Question

In a Ruby project I'm working on, I add ActiveRecord-style, MVC functionality to model classes with a mixin architecture similar to the following:

module Model

  # Classes that mixin this module gain ActiveRecord-style class methods
  # like Model.all, Model.first, Model.last et al.
  #
  # Throughout this module, @@database_bridge will contain a reference to a
  # database ORM bridge, that does the dirty implementation of these methods.

  def all
    # Implementation stuff here, using @@database_bridge as appropriate
  end

  def first
    ...
  end

  # et al

end


class ExampleModel

  extend Model

  # Model-specific implementation goes here...

end

Calling e = ExampleModel.first would assign the first ExampleModel in the database to e.

I want to use dependency injection to set @@database_bridge at runtime, such that every class containing extend Model uses the same, specified ORM object.

How can I do this?

If I could write some kind of helper method to set up that class variable on demand, that would be great.

Was it helpful?

Solution 2

I've found a better solution than the previous, and it's much simpler than I thought (d'oh!): by prefixing a method with self. in a mixin module, a public interface to that method via Module.method becomes available.

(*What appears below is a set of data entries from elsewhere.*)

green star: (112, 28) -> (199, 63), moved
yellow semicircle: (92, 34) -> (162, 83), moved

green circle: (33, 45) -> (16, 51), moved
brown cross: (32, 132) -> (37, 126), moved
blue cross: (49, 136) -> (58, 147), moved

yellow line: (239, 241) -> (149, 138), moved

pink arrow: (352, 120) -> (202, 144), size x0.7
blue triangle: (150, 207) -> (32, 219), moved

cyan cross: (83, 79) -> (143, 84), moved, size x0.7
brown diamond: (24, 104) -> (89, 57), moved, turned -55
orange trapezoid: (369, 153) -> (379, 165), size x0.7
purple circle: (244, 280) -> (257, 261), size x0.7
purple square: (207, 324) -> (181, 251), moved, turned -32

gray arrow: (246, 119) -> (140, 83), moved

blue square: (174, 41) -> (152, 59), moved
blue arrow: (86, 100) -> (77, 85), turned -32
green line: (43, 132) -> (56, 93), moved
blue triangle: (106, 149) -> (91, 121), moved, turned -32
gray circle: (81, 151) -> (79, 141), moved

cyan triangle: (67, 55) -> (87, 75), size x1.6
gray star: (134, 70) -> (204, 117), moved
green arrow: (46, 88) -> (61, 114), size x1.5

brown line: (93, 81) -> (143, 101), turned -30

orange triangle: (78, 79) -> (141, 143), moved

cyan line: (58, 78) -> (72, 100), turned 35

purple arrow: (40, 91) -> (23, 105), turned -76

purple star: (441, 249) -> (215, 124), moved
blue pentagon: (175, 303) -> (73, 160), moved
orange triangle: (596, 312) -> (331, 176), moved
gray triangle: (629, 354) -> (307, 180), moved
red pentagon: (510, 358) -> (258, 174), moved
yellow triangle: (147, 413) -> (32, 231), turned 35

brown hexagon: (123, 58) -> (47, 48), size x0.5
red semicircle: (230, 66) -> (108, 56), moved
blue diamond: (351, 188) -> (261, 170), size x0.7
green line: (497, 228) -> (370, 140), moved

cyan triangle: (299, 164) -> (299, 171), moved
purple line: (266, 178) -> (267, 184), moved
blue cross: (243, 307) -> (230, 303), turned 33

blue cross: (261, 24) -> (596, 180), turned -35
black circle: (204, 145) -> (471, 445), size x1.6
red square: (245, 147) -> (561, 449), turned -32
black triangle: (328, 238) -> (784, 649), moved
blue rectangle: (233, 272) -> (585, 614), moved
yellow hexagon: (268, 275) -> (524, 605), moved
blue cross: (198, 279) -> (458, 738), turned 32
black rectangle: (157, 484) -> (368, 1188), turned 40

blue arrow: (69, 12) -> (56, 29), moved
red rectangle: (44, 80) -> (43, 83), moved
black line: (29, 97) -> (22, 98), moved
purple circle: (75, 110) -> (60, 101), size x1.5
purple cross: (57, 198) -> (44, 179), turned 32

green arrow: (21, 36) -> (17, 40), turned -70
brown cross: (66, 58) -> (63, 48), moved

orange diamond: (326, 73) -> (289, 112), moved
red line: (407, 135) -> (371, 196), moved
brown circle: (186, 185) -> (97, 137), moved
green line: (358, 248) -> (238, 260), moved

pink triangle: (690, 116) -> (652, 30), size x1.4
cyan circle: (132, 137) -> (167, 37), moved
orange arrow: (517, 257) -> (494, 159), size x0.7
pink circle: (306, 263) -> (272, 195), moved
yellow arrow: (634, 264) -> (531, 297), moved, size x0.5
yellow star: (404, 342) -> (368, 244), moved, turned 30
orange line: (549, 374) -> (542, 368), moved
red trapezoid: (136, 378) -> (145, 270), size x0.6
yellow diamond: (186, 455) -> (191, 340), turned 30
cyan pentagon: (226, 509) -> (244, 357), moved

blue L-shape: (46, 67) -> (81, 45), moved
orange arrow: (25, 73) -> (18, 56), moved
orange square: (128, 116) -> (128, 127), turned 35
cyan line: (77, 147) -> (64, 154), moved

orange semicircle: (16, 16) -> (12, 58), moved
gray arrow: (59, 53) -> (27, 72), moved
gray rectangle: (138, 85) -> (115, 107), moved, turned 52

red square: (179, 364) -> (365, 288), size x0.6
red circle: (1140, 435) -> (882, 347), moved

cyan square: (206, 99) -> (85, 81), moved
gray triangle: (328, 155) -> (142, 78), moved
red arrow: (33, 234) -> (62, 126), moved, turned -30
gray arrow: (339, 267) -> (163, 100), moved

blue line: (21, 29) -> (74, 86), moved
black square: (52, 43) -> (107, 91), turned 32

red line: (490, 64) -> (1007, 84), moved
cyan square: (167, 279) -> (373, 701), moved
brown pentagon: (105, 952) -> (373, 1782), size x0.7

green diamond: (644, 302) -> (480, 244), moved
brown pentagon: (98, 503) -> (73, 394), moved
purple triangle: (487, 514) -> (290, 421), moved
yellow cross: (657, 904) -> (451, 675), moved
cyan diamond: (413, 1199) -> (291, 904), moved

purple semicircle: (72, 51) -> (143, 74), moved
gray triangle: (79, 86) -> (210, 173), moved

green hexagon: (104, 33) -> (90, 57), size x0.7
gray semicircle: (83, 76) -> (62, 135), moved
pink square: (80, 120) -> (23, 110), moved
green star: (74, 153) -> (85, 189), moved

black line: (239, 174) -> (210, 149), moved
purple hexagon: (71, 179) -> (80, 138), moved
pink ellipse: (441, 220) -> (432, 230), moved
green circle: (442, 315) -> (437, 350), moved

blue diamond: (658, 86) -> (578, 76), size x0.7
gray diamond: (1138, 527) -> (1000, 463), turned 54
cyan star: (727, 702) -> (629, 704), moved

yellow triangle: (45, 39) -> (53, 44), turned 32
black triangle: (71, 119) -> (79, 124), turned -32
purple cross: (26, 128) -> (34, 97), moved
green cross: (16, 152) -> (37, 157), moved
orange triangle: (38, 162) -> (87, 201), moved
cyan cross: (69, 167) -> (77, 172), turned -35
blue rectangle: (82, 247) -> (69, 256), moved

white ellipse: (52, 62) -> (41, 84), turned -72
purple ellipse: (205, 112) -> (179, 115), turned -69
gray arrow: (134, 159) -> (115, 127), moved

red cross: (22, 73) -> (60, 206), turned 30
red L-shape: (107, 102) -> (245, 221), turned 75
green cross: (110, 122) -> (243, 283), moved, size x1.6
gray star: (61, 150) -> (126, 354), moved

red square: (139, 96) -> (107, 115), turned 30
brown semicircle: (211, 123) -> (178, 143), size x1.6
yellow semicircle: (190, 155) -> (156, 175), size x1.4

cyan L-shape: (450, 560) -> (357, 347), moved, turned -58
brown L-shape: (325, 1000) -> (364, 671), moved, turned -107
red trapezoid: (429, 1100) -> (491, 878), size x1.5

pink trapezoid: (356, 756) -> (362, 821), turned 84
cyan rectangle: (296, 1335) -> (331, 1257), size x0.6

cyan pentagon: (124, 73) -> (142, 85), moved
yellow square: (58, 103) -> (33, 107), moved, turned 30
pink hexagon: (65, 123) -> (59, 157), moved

Thus, we simply add a setter to our module, using a self.attribute_set statement.

In the above example, the above approach would yield the following code:

module Model

  # Classes that mixin this module gain ActiveRecord-style class methods
  # like Model.all, Model.first, Model.last et al.
  #
  # Throughout this module, @@database_bridge will contain a reference to a
  # database ORM bridge, that does the dirty implementation of these methods.

  def all
    # Implementation stuff here, using @@database_bridge as appropriate
  end

  def first
    ...
  end

  def self.set_database_bridge(ref_to_new_bridge)
    @@database_bridge = ref_to_new_bridge
    ## any additional intialisation/sanitisation logic goes here
  end

  # et al

end


class ExampleModel

  extend Model

  # Model-specific implementation goes here...

end

Calling Model.set_database_bridge would allow us to pass in a new database bridge.

If we don't actually need any initialisation or sanitisation logic in our helper function, there is another, more elegant approach - add an attr_accessor within a class << self block, thus:

module Model

  # ...

  class << self
    attr_accessor :database_bridge
  end

end

This way, we can call Ruby's standard setter method: Model.database_bridge = the_new_bridge.

Sweet.

OTHER TIPS

This isn't the answer, but is a potential solution: you can call class_variable_set on a module, by calling Module.class_variable_set.

Thus, you could create a helper method, in an appropriate namespace somewhere, that calls Module.class_variable_set :@@class_var, "new value".

For the example above, my helper function would like this:

def set_database_bridge(new_bridge)
  Model.class_variable_set :@@database_bridge, new_bridge
end

This solution creates a degree of coupling between the helper function and the implementation of the Model mixin, as if the name of @@database_bridge were to change, the helper function would break.

If anyone has an idea for a more loosely coupled/more encapsulated solution (where we perhaps encapsulate the helper function within Model somewhere), that would be awesome!